四方原山、茂来山
  1972(昭和47)年4月23、24日

なにしろ長いアプローチだった。家を6時にでてからJRは中央線、山手線、高崎線、それに上信電鉄と乗り継いで下仁田が10時半、さらにバスに小1時間乗って終着の観能が11時40分。そこは、まだ群馬県のうちで、この先は大上峠を越えて長野県におり、古屋の宿に泊まってから上記の2山に登ろうというのが、このときの計画だった。

例え信州にはいっても、この辺は御座山も含めて、なんとなく西上州的気分で登りにいったところだ。一時は望月達夫さんや川崎精雄さんにならい、神流川や南牧川流域の、いわゆる「西上州の山」にせっせと通ったものである。
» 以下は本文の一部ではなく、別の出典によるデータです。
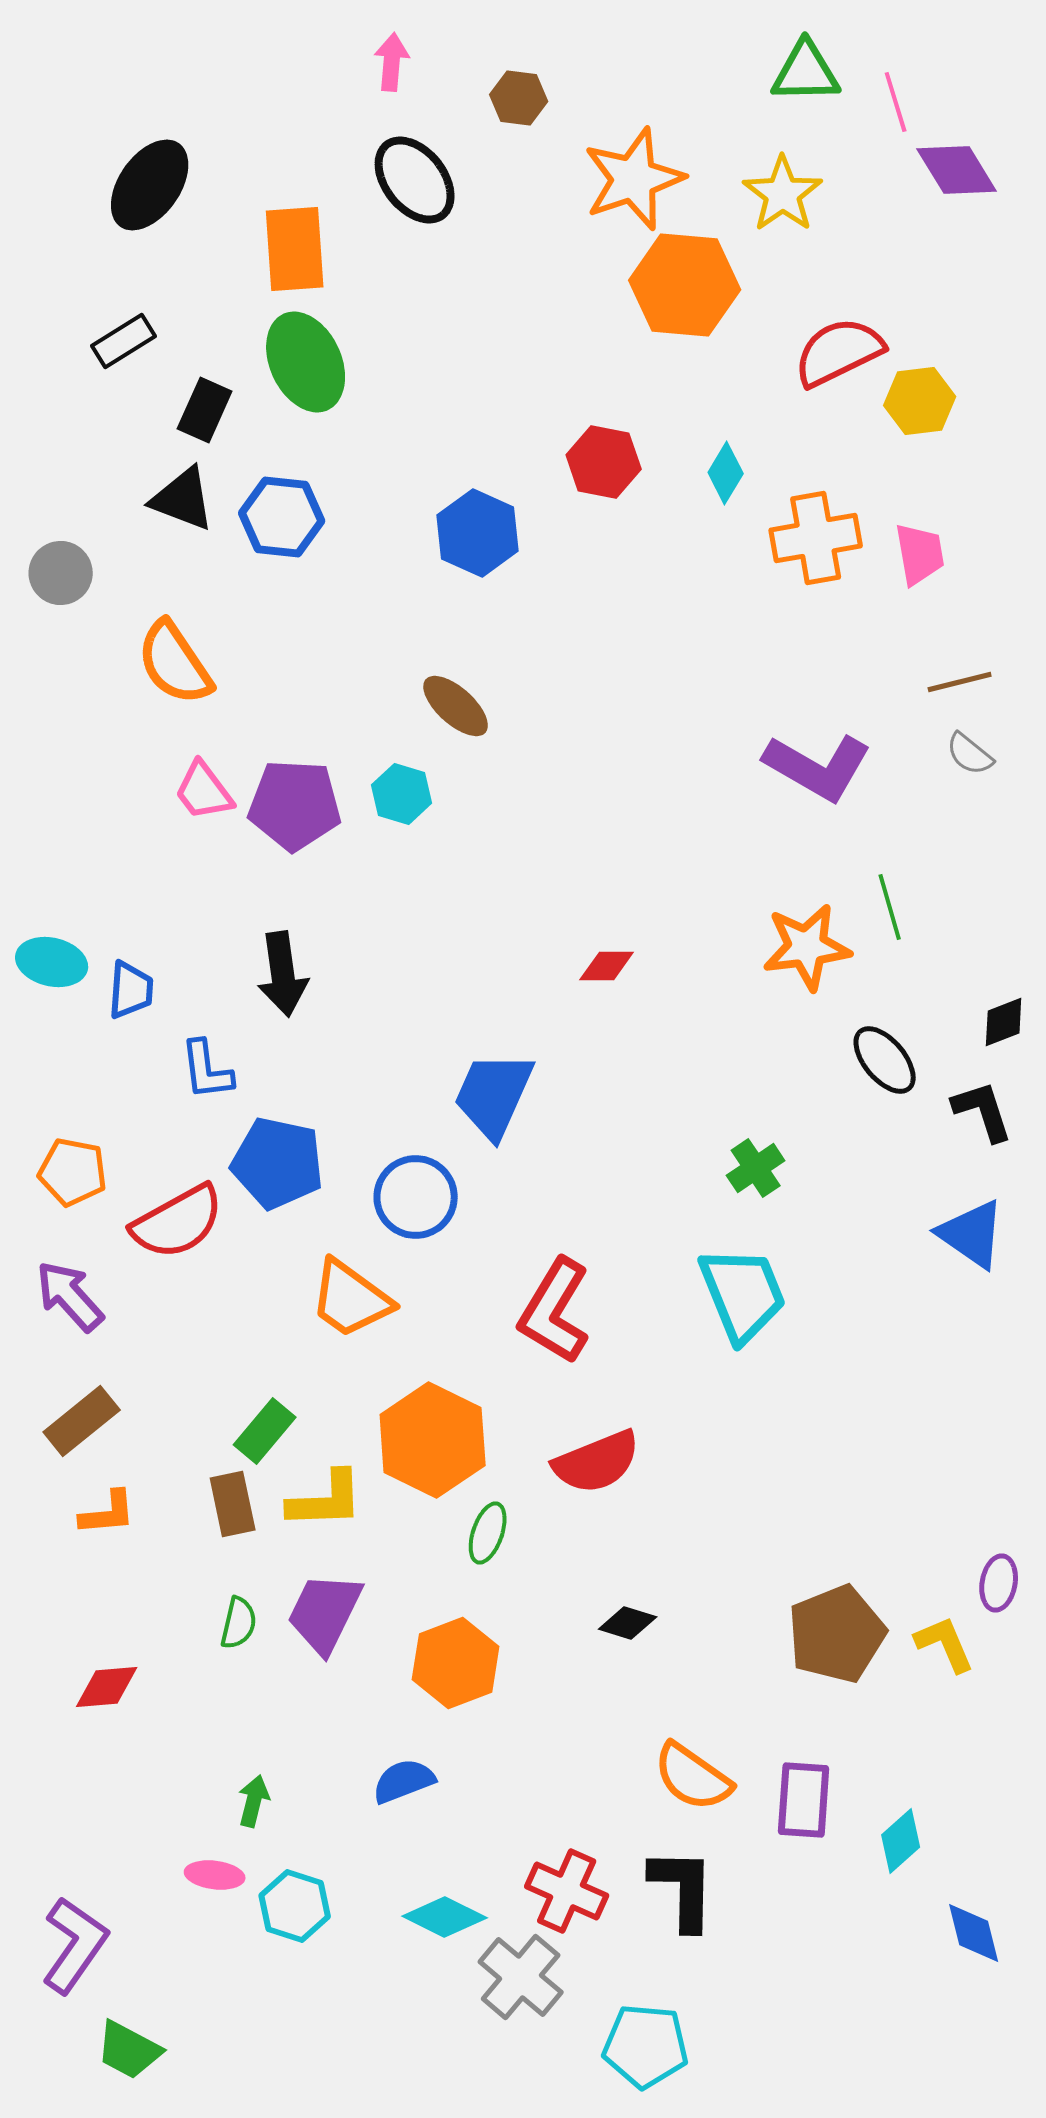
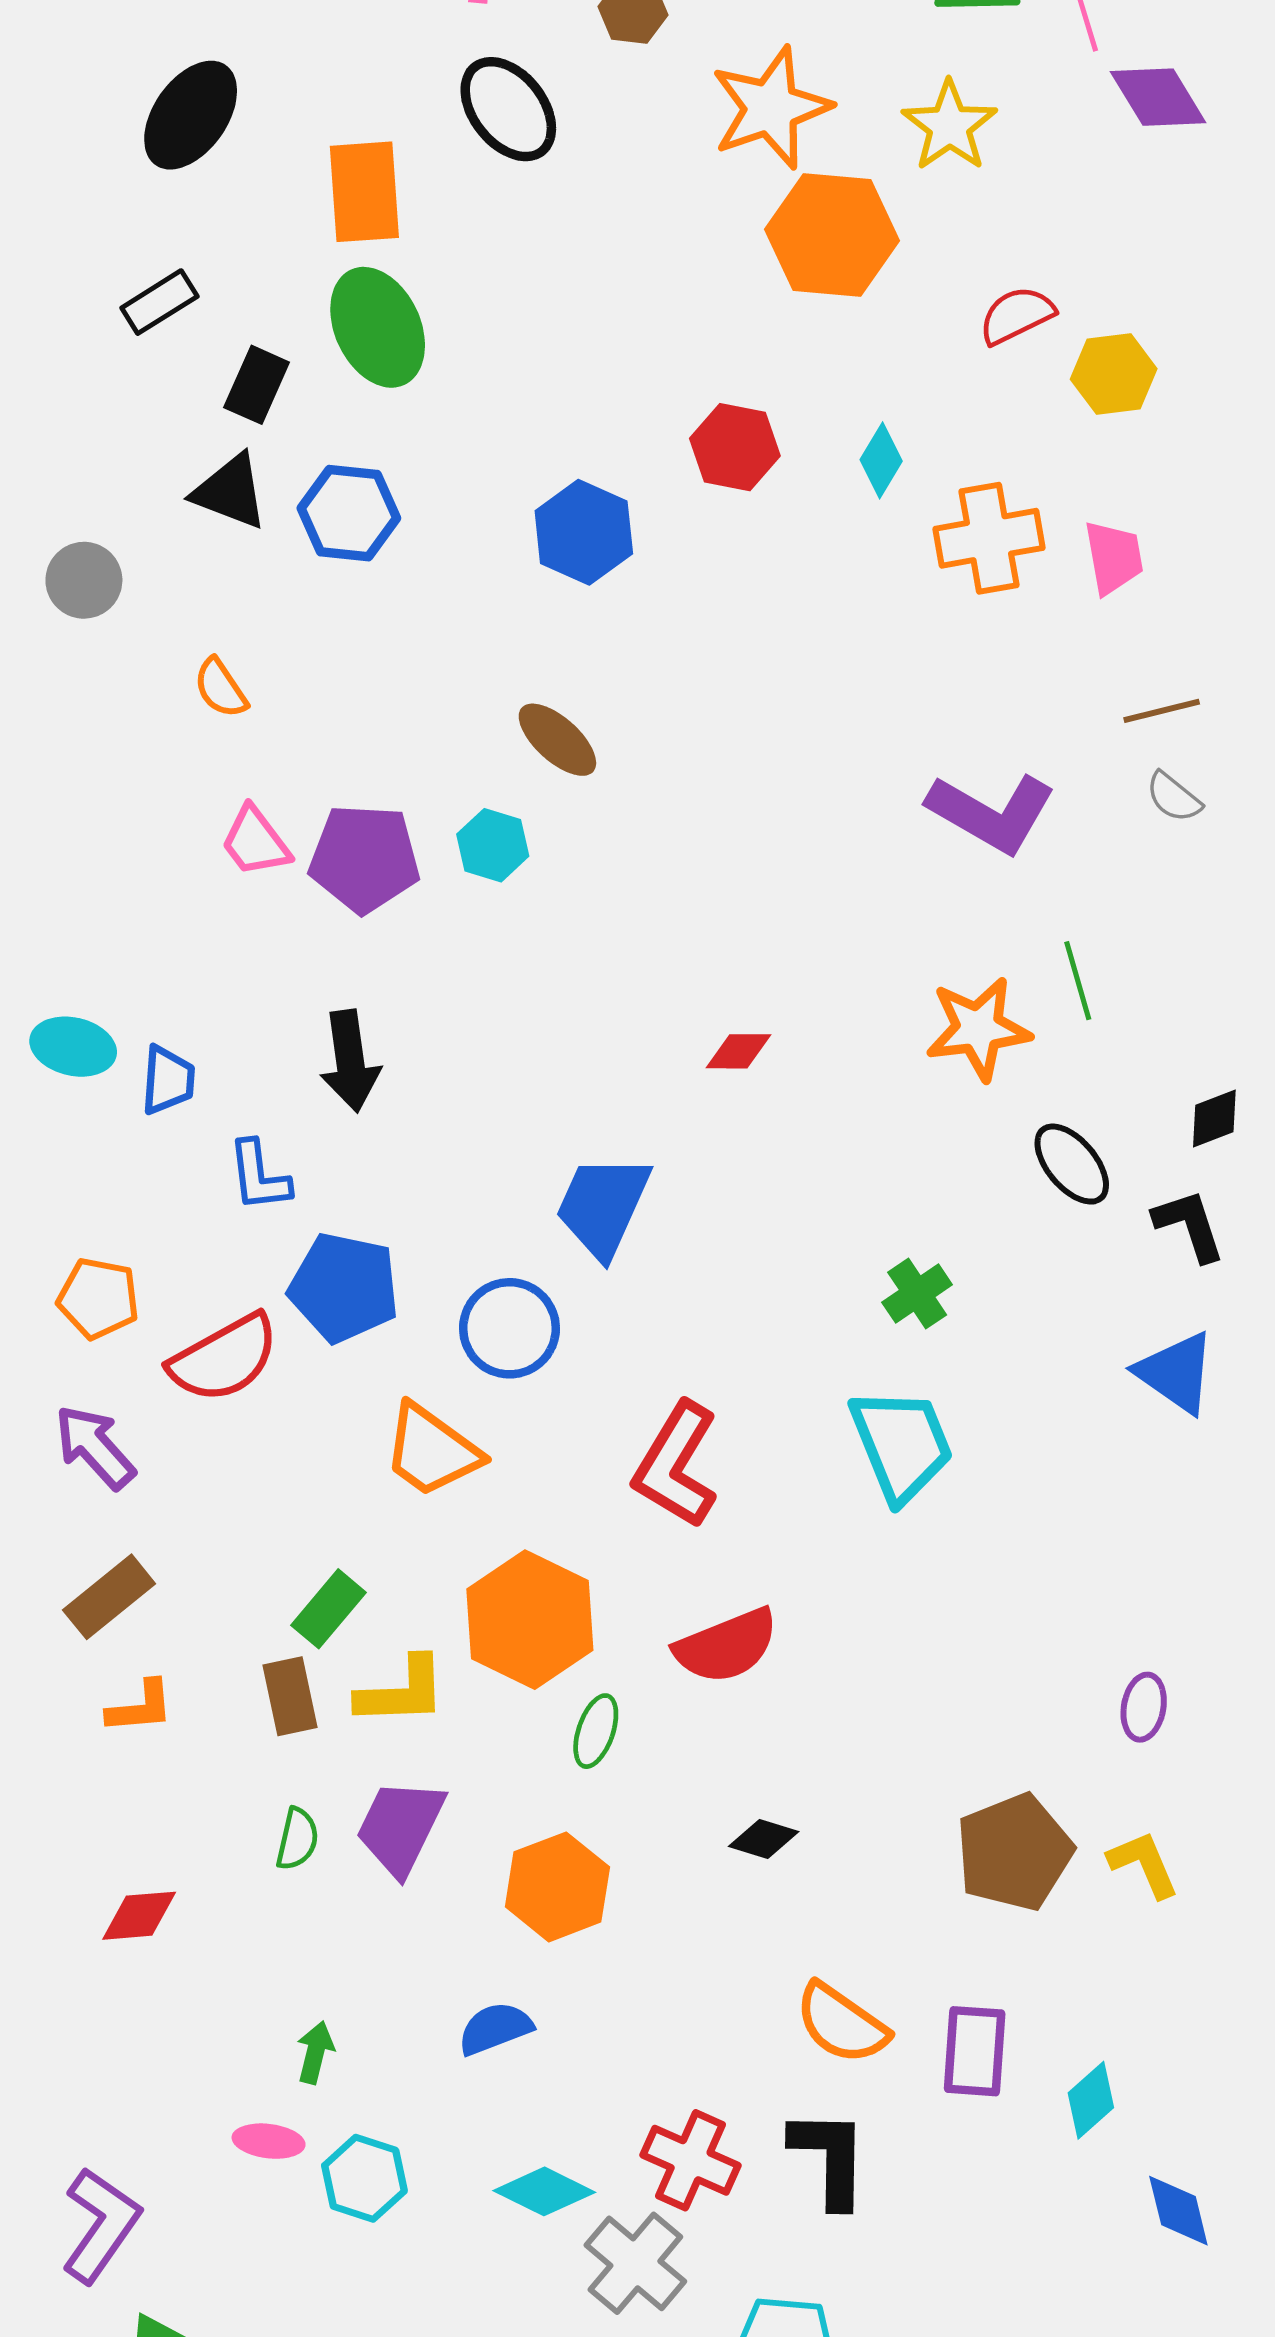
red semicircle: (839, 352) -> (1017, 315), size x0.7
orange semicircle: (175, 663) -> (221, 688), size x0.6
purple ellipse: (999, 1583) -> (1144, 1707), moved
上 四方原山山頂の手前から御座山を眺める。以前、四方原山の上は名の通りの広い草原で気持ちのよいところだったそうだが、私たちが登ったときは落葉松の植林が育ち、もう草原の感じではなかった。人物は黒田正雄さん。

中 茂来山の頂上には露岩があり、とくに北側に向かっての眺めがよい。この後、私は2回登ったが、「やんごとなきお方」の登山記念碑がたつようになってからは、今ひとつため息をつくようになった。昔のままの小石社1つで充分ではないか。

下 下仁田からのバスはこの観能まで。今は廃業してしまったが、かつて、ここに由緒ありげな玉生館という旅館があり、藤島敏男さんとも顔なじみという威勢のいいおばあさんが取り仕切っていた。私も1度泊まったが、はげはげの金蒔絵のお碗で大きな筒切りの鯉こくが出てきたのが忘れられない。